# onlineradio - do it yourself?



## DeluXe (17. Februar 2005)

Hallo zusammen,

also ich habe schon vor längerem mit einem Freund darüber gesprochen, eventuell ein Online-Radio anzubieten.
Das Problem ist (logisch) die rechtliche Seite eines solchen Angebotes.

Könntet ihr mir bitte mal nennen was man beachten muss, ob man soetwas irgendwo anmelden muss (darüber habe ich verschiedenes gehört) und wieviel eventuell benötigte Software/Lizenz dafür kostet?

Und zu guter Letzt, wie hält man die ganze Sache legal?
Die gespielte Musik muss gekauft werden, soviel kann ich mir denken.

Da kommt aber schon das erste Problem, und zwar sind die meisten CD's heutzutage ja kopiergeschützt, auch wenn man diesen Schutz mit diversen Windows-Programmen umgehen kann, ist es dann eine Raubkopie oder nicht?

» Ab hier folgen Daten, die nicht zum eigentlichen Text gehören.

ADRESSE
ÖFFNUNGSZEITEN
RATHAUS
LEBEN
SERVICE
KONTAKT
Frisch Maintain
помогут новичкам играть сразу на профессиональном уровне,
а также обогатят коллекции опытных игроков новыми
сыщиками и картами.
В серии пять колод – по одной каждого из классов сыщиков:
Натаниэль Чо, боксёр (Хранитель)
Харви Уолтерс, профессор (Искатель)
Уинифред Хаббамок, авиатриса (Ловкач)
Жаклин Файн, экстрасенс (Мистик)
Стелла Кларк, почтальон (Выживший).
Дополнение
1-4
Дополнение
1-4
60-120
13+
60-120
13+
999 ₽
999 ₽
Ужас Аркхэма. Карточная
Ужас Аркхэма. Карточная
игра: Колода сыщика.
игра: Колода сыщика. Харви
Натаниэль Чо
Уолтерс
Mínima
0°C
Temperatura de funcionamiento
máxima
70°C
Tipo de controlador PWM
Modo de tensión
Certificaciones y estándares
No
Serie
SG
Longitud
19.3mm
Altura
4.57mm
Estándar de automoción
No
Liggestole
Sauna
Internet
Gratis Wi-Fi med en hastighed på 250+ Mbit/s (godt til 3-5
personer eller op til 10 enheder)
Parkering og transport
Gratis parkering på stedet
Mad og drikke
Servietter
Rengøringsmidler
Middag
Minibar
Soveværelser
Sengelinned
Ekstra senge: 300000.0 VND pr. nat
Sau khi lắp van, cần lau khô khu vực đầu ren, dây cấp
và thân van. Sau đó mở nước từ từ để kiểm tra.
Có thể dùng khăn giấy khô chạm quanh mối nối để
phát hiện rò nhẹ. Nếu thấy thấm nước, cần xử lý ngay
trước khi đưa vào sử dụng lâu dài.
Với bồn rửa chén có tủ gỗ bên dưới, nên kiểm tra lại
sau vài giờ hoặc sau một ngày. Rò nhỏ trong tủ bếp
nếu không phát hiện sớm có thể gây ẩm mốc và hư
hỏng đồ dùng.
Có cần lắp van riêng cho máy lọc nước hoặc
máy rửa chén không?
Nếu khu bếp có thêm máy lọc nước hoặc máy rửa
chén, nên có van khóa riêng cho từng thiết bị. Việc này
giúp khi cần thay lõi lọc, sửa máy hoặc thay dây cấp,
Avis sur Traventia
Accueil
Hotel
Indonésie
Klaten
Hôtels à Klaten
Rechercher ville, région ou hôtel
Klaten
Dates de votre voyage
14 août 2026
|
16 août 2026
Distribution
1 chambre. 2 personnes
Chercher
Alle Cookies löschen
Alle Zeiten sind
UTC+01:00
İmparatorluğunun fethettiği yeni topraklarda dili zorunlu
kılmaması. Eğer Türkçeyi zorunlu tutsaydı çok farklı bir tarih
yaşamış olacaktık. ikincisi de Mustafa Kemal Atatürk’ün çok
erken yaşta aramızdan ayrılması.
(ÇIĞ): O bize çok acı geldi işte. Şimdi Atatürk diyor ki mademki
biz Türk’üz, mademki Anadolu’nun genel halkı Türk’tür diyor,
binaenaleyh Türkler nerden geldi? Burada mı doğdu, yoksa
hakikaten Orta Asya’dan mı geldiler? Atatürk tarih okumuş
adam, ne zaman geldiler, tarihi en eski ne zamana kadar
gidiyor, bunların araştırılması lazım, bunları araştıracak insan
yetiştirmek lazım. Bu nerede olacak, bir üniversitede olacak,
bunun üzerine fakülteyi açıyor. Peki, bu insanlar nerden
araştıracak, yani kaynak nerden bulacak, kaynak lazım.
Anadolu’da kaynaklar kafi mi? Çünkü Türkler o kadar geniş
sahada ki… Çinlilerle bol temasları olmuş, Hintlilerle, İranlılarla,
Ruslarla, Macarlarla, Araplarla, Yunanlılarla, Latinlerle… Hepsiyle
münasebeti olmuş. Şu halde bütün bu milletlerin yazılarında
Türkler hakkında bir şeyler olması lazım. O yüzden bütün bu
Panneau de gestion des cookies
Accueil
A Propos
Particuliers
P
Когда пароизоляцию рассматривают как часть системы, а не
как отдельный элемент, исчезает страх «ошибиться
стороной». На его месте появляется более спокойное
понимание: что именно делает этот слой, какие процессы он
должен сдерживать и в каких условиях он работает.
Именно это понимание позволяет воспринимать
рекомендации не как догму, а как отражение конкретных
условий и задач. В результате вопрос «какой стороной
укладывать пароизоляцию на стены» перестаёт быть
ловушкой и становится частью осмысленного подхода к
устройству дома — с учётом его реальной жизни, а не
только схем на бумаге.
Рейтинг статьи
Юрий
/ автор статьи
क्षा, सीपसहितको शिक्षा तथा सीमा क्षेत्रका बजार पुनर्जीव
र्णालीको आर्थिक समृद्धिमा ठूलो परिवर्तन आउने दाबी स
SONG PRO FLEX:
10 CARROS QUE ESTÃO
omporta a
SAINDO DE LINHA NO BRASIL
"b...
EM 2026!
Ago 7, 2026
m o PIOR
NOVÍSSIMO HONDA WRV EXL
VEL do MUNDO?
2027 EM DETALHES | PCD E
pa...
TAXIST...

Immerhin ist das Umgehen eines Kopierschutzes ja verboten?! Aber ich habe für die CD bezahlt, also sollte ich sie doch auch dafür verwenden können?!

Und wie sieht es mit Remix-Versionen aus, die im Handel nicht erhältlich sind?
Kann man sich diese einfach irgendwo aus den tiefen des WWW runterladen, bzw. sich diese von einem Freund schicken lassen, wenn er selbst den Remix nicht erstellt hat?

Fragen über Fragen, desto länger man darüber nachdenkt, umso mehr Fragen kommen auf. 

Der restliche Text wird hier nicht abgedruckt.